Neither of these forms of regulation is sufficient, however, and attempts to establish deliberative rules within the field of mass communication are also based on the self-regulation of those who select information—or at least of journalists, professionals who view themselves as contributing to the proper functioning of public debate. It is excessive to conclude that journalists’ reduced position as gatekeepers is the main threat to democratic discussion. Since efforts to establish debate do not have to come from all media agents, the existence of “non-professional” gatekeepers is not in itself a danger. From that point of view, the economic and political constraints that weaken the implementation of professional rules constitute a far more worrying threat.
The first media revolution of the 21st century has left the press neither superfluous nor impotent. In addition to its other functions, the press is still responsible for establishing adequate conditions for democratic debate, even if it no longer has a monopoly of the means of mass broadcasting and the process of selecting content. On the other hand, it is true that the increase in spaces for private and small-scale correspondence, and the resulting dilution of gatekeepers’ individual power over the selection process, has changed the press’ role. It can no longer claim to be the sole coordinator of the arena in which political points of view are publicly debated. There are many reasons to welcome this democratization of the means of expression. However, the press can and should still intervene within the broader media landscape in order to guarantee 1) that the main opinions and arguments being expressed are available everywhere; 2) that they are sufficiently representative of the opinions that exist in society as a whole, and 3) that these points of view challenge each other effectively, so as to give members of the public the means to use their judgment.

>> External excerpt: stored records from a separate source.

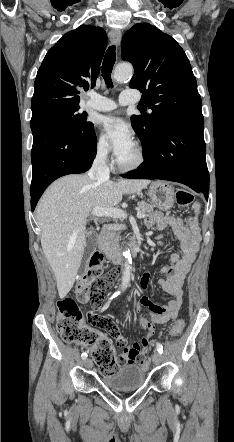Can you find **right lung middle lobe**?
<instances>
[{
	"instance_id": "obj_1",
	"label": "right lung middle lobe",
	"mask_w": 234,
	"mask_h": 442,
	"mask_svg": "<svg viewBox=\"0 0 234 442\" xmlns=\"http://www.w3.org/2000/svg\"><path fill=\"white\" fill-rule=\"evenodd\" d=\"M78 110L79 107L56 108L32 115L31 129L39 125L54 124L62 126L76 135L86 137L94 130V127L91 122L87 121V113H79Z\"/></svg>"
}]
</instances>
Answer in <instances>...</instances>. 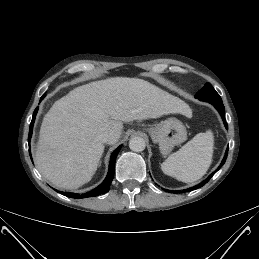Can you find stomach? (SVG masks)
I'll return each mask as SVG.
<instances>
[{
    "label": "stomach",
    "mask_w": 259,
    "mask_h": 259,
    "mask_svg": "<svg viewBox=\"0 0 259 259\" xmlns=\"http://www.w3.org/2000/svg\"><path fill=\"white\" fill-rule=\"evenodd\" d=\"M148 133L154 143L159 145L162 155H168L175 146L187 138L186 127L176 118H167L160 124L151 126Z\"/></svg>",
    "instance_id": "1"
}]
</instances>
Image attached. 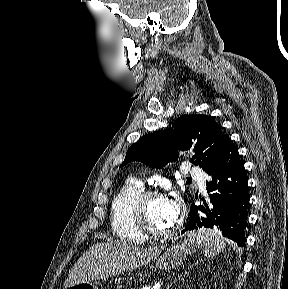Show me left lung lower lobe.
<instances>
[{
  "label": "left lung lower lobe",
  "instance_id": "1",
  "mask_svg": "<svg viewBox=\"0 0 288 289\" xmlns=\"http://www.w3.org/2000/svg\"><path fill=\"white\" fill-rule=\"evenodd\" d=\"M206 173L210 176L206 183L209 197L201 199L203 204L199 206L191 205L190 218L183 233L198 227L220 229L238 246H244L248 181L238 151L230 139Z\"/></svg>",
  "mask_w": 288,
  "mask_h": 289
}]
</instances>
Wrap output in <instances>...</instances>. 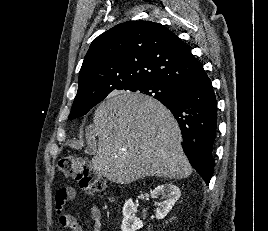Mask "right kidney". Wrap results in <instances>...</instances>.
Returning a JSON list of instances; mask_svg holds the SVG:
<instances>
[{"label":"right kidney","instance_id":"right-kidney-1","mask_svg":"<svg viewBox=\"0 0 268 231\" xmlns=\"http://www.w3.org/2000/svg\"><path fill=\"white\" fill-rule=\"evenodd\" d=\"M162 196L163 202L156 203V219H163L174 206L175 202L180 198V189L173 184H163L157 186L152 192V198ZM135 206L132 199H128L123 207L122 231H136L143 227V222L135 217Z\"/></svg>","mask_w":268,"mask_h":231}]
</instances>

For in the end, if the public now has greatly improved access to the means of expression, it nevertheless also remains a spectator of broader political debates.
Almost a century ago, Walter Lippmann noted that “the problem of the press is confused because the critics and the apologists […] expect it to make up for all that was not foreseen in the theory of democracy.”  As Lippmann suggests, a theory of democracy that seeks to define what role the press can play today should not demand that journalists single-handedly create the right conditions for public debate. What we can expect from democratic theory, however, is that it establishes high standards for debate. Such standards are part and parcel of the political project that consists in recognizing “the right of everyone to govern,” even if indirectly, imperfectly or intermittently.